本日は表題の件を考えてみたいと思います。
私見なので至らぬ箇所もきっとあるかと思いますが、ご意見いただければ幸いです。
つまり2.5次元舞台
宝塚歌劇には、在籍する演出家のオリジナル作品と原作付きの公演を演出家が演出するものと、おおまかに分けてふたつがあります。
例えば現在の宝塚歌劇でいうなら花組の『はいからさんが通る』などがそうです。
ふりかえって宝塚歌劇初のコミック原作公演といえば『ベルサイユのばら』。
ここからスタートした多くの小説コミック原作の舞台は、現在の2.5次元舞台のさきがけといえます。
2.5次元とは、
イラスト・アニメ風2次元の世界と実際の人間・実写による3次元の世界の、何らかの狭間を指す単語。2次元的なイメージの3次元への投影か、またはイメージ自体の錯覚的・部分的な3次元化に適用される。
コミック原作の舞台はベルばらが1974年初演ですから現在まで約50年近く、宝塚歌劇の歴史の半分ほどということになります。
生徒達の魅力を損なわずかつ原作の再現度を上げつつ、宝塚歌劇というブランドに相応しい演出(これも明確な定義はどこにもないのですが)に落とし込む。
現時の演出家なら小柳奈穂子先生が得意としている分野です。
『ルパン三世 —王妃の首飾りを追え! 』2015年雪組公演
原作付きは避けたい? ファンの感情
ただこの原作付き公演、海外の有名ミュージカルを宝塚歌劇で上演する場合などにもいえることなのですが、
ファンの間ではこういったすでに完成したことのある物語が贔屓および贔屓の組ですることになると、諸手をあげて喜ぶファンとできれば避けたいというファンの(少ないですが)意見で割れることがあります。
なぜかというと、ファンが観劇時に使うリソース(資源)が原作付きだと減らされると感じる人が多いからです。
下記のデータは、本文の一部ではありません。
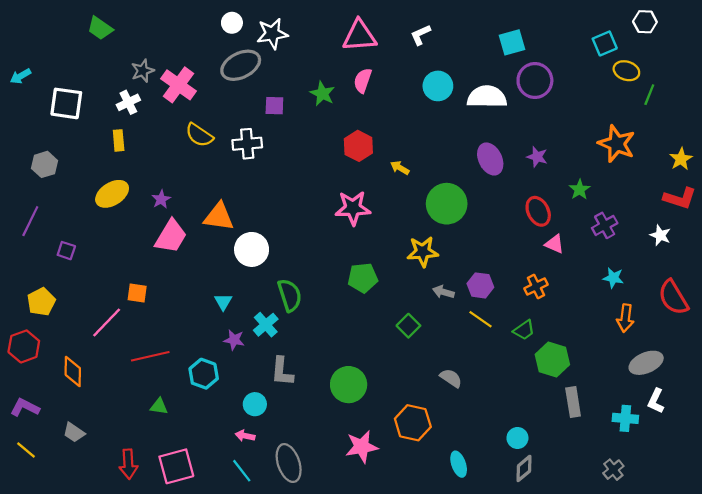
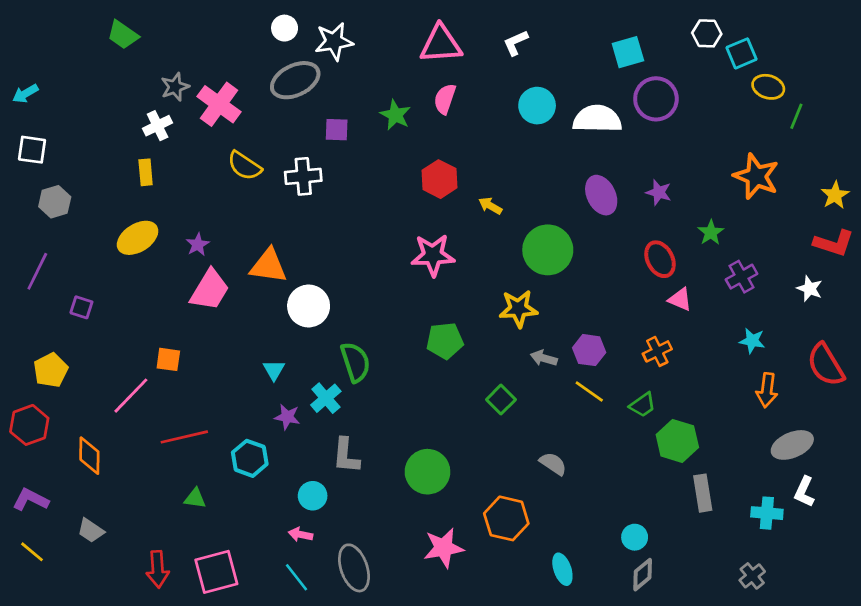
white hexagon: (645, 22) -> (707, 33), moved
white square: (66, 103) -> (32, 150), moved, size x0.7

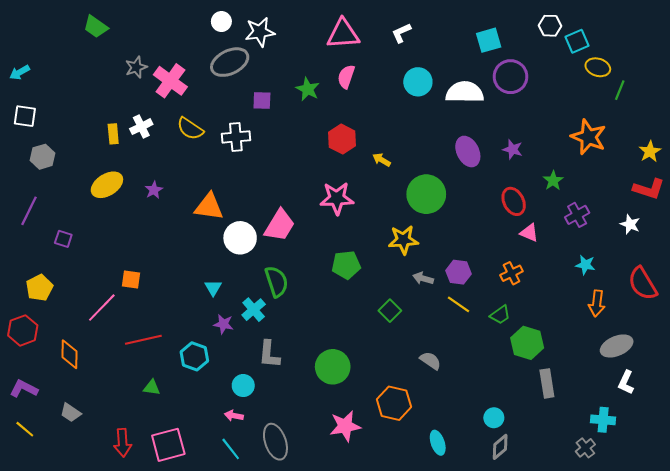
white cross: (158, 126) -> (141, 127), moved
pink trapezoid: (210, 290) -> (280, 225), moved
cyan cross: (767, 513) -> (603, 420), moved

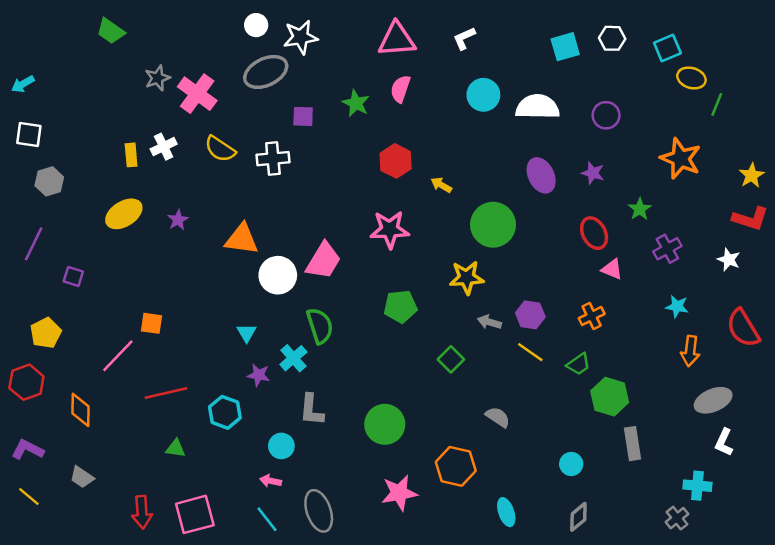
white hexagon: (550, 26) -> (612, 38), moved
purple circle: (510, 77) -> (606, 115), moved, size x0.7
cyan circle: (494, 418) -> (571, 464), moved

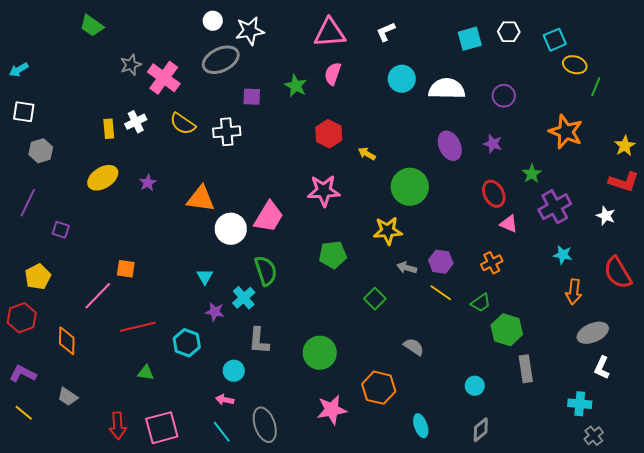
purple cross: (667, 249) -> (555, 207), size x1.4
gray cross: (677, 518) -> (594, 436), moved

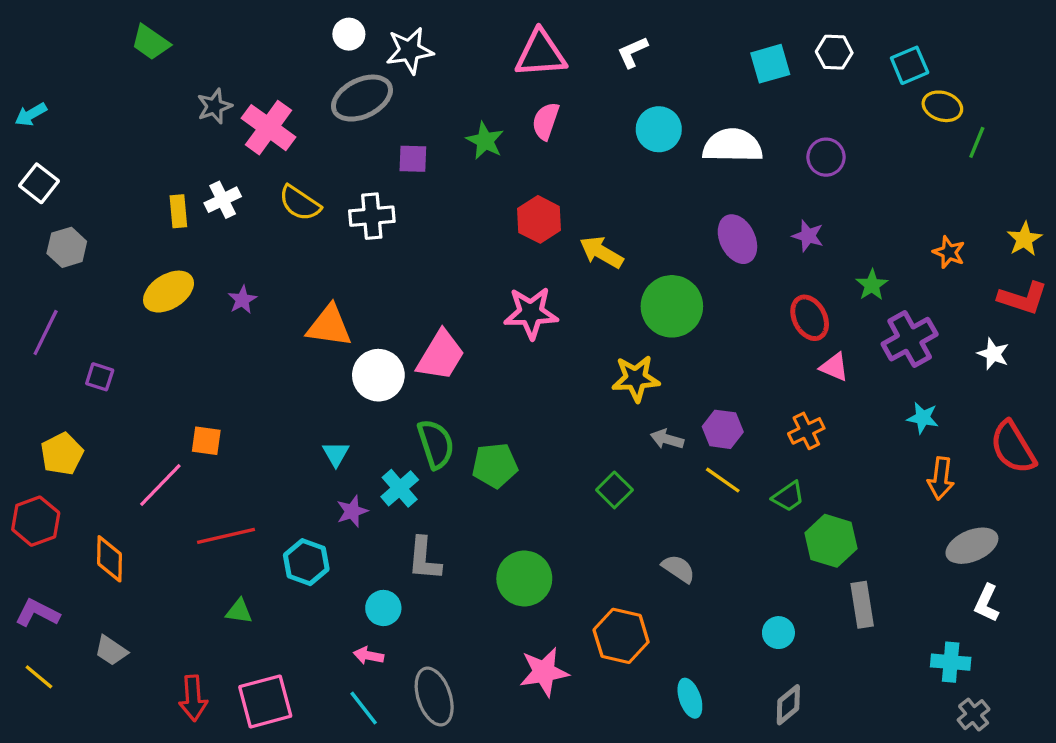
white square: (24, 112) -> (39, 183), turned 30
orange star: (566, 132) -> (949, 252), moved, size x0.6
yellow arrow: (367, 154) -> (601, 252), size x1.5
green pentagon: (333, 255) -> (495, 465), moved
purple star: (215, 312) -> (352, 511), turned -30

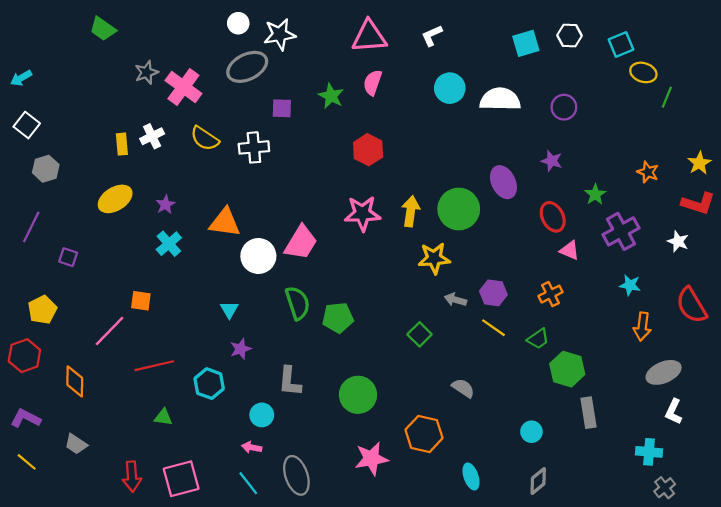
purple ellipse: (737, 239) -> (503, 182), moved
yellow arrow: (601, 252) -> (411, 211), moved, turned 68
cyan cross: (400, 488) -> (169, 244), moved

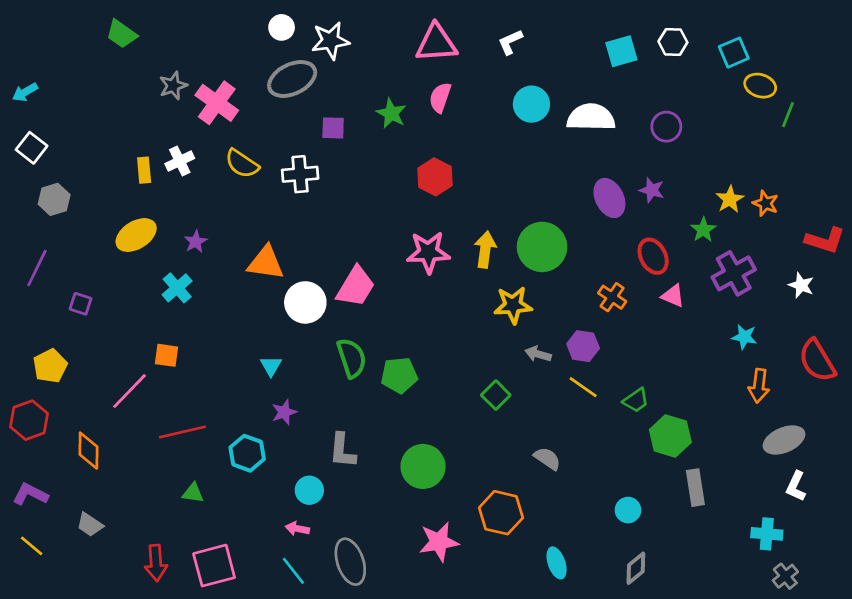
yellow star: (699, 163) -> (730, 199), moved
purple ellipse: (503, 182) -> (609, 198), moved
cyan cross: (169, 244) -> (177, 288), moved
orange cross: (550, 294) -> (612, 297), moved, turned -30

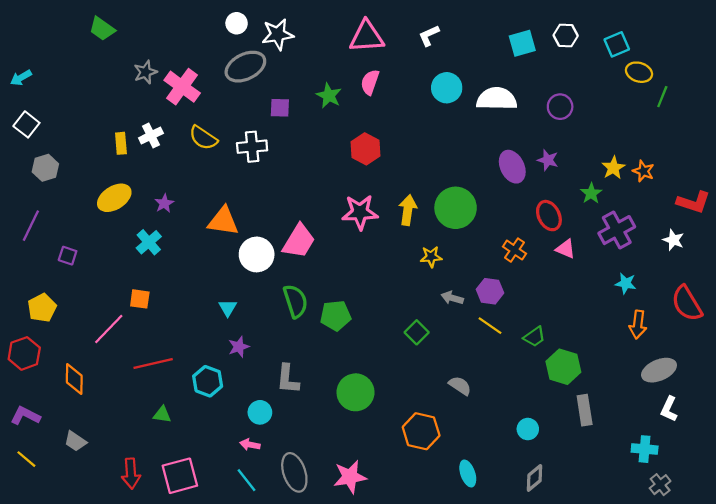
yellow star: (513, 305) -> (431, 257), size x0.7
pink star: (439, 542) -> (350, 477), moved

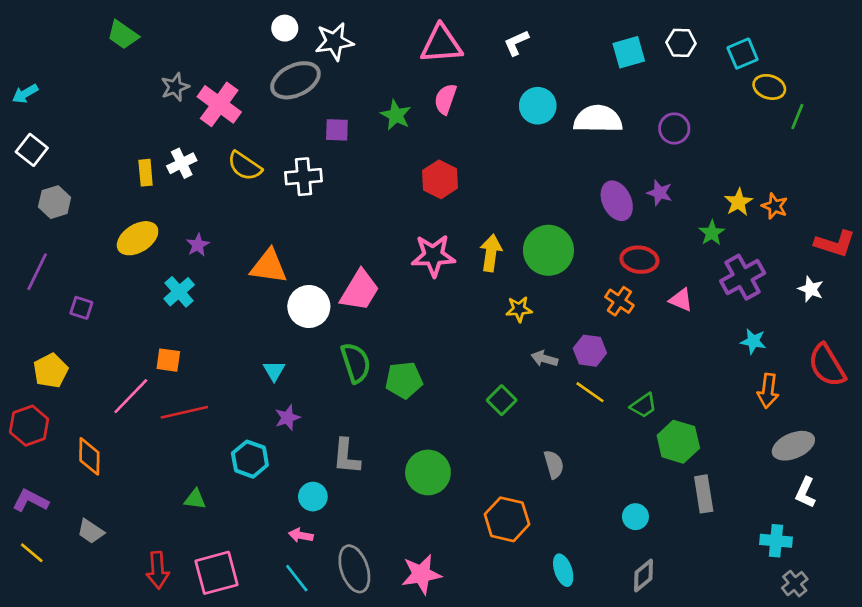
red ellipse: (549, 216) -> (639, 260), moved, turned -56
red line: (153, 363) -> (184, 412), moved
gray semicircle: (460, 386) -> (554, 464), turned 40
更に言うなら「原作付きの公演では贔屓の持つ時間と資源が有効に使われない」、
「むしろ無駄になる可能性が高い」という考えがファンの側にあるからではと推測しています。
この場合の資源とは
ここでいう「資源」とは、観劇時にファンが
使う精神的経済的なもろもろのエネルギーのようなもののことです。
すでにあるキャラクターとして成り立っているかを確認して、同時並行で贔屓は自ら持つ魅力を発揮できているかをチェックする。
宝塚ファンは観劇時そんな資源の使い方をしています。
オリジナルの公演なら、そんな資源を2分割するようなことはしなくてよいのに。
贔屓それ自体の持つ魅力を観劇時に堪能したいというファンには、キャラになりきることで正直有名なあのキャラをかぶせなくていいのにと。
さらにいうなら贔屓はそのキャラクターに相応しくないという評価、悪意ある雑念が入ることすらあります。
例えば贔屓が外部も含めて歴代何人もの人が演じてきたエリザベートのトートをするとします。
その場合ファンとしては贔屓がオリジナルで作り上げたキャラよりも、誰かの作ったものを再構築していることになります。
ファンの資源は有名どころの舞台を贔屓がするとなるほど、比例して多く消費されることになっていきます。
それをストレスとして感じることが、原作付き公演を忌避する感情を生むのかもしれません。
あとがき
観劇が辛いことになる意外な側面もある、それが原作付き公演です。
もちろんそんな感情、自分は持ったことはないという人もたくさんいるでしょう。
このような感情を回避するには私たちファンが、観劇や贔屓に使う資源は常に有限なものとはとらえないようにするしかありません。
確かに宝塚歌劇における贔屓とファンの時間は有限です。
贔屓に魅了される時間もつまり大切な資源。
ただロミオに資源をこれだけ使う、ロミオを演じる贔屓にはこれだけ資源を使う、のような考え方は、自分が一時期上記のような考えにとらわれていたことがあったので、精神衛生上よくないと書いておきます。
(けれどその辛さがかえって楽しいというひとも確かにいるのですよね…)
ここまでお読みいただきありがとうございました。